BEA’s Big Off-Year: When Spaciousness Is Not a Good Thing

There are many ways to rationalize this year’s move of BookExpo America (BEA) from New York City to Chicago. The bookselling wing of the industry, cheered by the American Booksellers Association’s leadership, has hailed this year’s hike to Chicago, asserting that up to 65 percent of the booksellers who attended hadn’t been to BEA in at least two years. Even so, bookseller attendance at Chicago reportedly was down some 5 percent from 2015. So if there was a gain, it was a trade-off: fewer booksellers but different ones.

What we observed in Chicago was what you’ll read elsewhere: a remarkably skinny edition of BEA, its small size perhaps exaggerated because Chicago’s McCormick Place expo hall is a vast concrete prairie.
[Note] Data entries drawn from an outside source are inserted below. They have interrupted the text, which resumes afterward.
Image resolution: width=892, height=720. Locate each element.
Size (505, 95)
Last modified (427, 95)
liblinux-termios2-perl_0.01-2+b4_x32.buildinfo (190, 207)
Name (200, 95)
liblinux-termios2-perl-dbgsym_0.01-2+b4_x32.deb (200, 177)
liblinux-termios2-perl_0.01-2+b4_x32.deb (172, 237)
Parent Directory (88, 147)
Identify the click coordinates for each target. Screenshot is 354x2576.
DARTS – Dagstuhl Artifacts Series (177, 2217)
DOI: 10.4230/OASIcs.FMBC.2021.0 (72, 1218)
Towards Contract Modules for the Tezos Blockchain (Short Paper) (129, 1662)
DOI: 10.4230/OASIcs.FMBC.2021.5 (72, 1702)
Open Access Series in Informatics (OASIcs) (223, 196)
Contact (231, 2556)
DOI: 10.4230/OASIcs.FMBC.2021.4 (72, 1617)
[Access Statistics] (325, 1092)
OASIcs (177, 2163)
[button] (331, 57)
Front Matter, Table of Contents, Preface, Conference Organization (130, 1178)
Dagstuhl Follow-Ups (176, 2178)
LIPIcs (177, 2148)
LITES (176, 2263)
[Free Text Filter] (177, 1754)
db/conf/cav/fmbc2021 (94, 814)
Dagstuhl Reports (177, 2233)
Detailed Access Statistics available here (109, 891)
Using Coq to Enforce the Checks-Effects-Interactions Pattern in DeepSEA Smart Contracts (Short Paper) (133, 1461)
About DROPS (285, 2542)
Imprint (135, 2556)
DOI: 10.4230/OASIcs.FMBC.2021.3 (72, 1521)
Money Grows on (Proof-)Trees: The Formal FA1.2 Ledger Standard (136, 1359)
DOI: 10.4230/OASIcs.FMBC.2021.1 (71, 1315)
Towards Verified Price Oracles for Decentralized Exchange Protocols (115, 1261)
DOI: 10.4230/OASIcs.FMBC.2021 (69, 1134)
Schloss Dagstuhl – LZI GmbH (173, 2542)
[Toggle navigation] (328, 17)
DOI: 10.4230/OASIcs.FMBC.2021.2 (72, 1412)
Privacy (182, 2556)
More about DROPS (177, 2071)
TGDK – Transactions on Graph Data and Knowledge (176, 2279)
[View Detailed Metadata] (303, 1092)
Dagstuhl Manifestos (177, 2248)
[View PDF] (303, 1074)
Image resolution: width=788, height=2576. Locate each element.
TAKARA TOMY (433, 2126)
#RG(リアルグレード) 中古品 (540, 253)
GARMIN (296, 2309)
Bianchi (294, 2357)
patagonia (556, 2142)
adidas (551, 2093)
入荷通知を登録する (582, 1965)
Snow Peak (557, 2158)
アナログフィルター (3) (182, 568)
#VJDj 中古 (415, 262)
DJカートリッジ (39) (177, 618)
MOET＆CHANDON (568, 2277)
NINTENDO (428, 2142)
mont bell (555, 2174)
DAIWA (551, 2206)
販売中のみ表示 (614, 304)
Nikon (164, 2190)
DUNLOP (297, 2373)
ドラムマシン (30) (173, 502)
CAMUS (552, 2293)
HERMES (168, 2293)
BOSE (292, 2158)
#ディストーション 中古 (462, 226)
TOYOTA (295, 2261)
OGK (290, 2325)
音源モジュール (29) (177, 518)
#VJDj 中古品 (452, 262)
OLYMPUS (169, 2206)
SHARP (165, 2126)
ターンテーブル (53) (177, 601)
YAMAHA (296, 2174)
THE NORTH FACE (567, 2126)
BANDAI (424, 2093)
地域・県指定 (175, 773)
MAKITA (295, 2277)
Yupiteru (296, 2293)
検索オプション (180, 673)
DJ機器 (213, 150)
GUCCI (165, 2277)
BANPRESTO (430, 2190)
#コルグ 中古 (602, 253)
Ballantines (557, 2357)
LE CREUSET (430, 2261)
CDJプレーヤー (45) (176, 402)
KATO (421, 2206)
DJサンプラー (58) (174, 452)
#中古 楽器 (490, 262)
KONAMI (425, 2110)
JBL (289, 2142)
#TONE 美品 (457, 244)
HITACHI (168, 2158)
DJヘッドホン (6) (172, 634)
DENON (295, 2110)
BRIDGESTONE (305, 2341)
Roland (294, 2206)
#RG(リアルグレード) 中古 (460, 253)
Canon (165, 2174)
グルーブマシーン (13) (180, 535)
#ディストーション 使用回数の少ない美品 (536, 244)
You’ll see Pollyannaish commentary along the lines of “How nice to have a BEA so uncrowded that you could take a seat at a publisher’s booth!” Such seats are normally reserved for sales-team members’ meetings, of course, making it hard to see all that roominess as good for business.

As Amy Rhodes writes in Publishing Trends’ “BEA 2016 Takeaways,” with such ancillary programming as Publishers Launch no longer co-located at BEA—and with the likely end of the IDPF (International Digital Publishing Forum) Digicon conference that customarily opens it—the rights-center emphasis on London and Frankfurt now may tend to weaken BEA’s mission.

Chicago snapshots:

  • Double-wide aisles: One Canada-based startup chief told us, “I always feel like I’m swimming upstream at the Javits, trying to get through the crowd to my next meeting. Here in Chicago, I can leave one meeting at 10:59 and make the next one at 11:00.”
  • Stretches of unused space: The Content and Digital Stage had presentations going on from Sony, Kobo, and other key exhibitors for six or eight audience members at a time, among over fifty empty seats. “Tumbleweedy,” one colleague called it.
  • Roving professionals: the management team from Nielsen strolled up to us in an aisle. “Where is your booth this year?” we asked. No booth. None for several heavy-hitting publishers, either. The Big Five brought trimmed-down stands.

Bottom line: Efforts at a positive spin on the Chicago placement of BEA this year are to be expected, of course. Unless Reed’s final stats on show attendance surprise us, it’s hard to see how this one-time move of the show can pay off. In his podcast commentary with Copyright Clearance Center’s Chris Kenneally, Jim Milliot of Publishers Weekly notes that last year, China—as that year’s international Market Focus country—“took 25,000 square feet of exhibition space.” 2015 was a hard act to follow, in other words, even had BEA stayed put in New York. 

Next year’s BEA is scheduled to return to the Javits in New York on a May 31–June 4 schedule, including the fan-facing BookCon on Saturday and Sunday, although the exhibition floor will be open only on Thursday and Friday.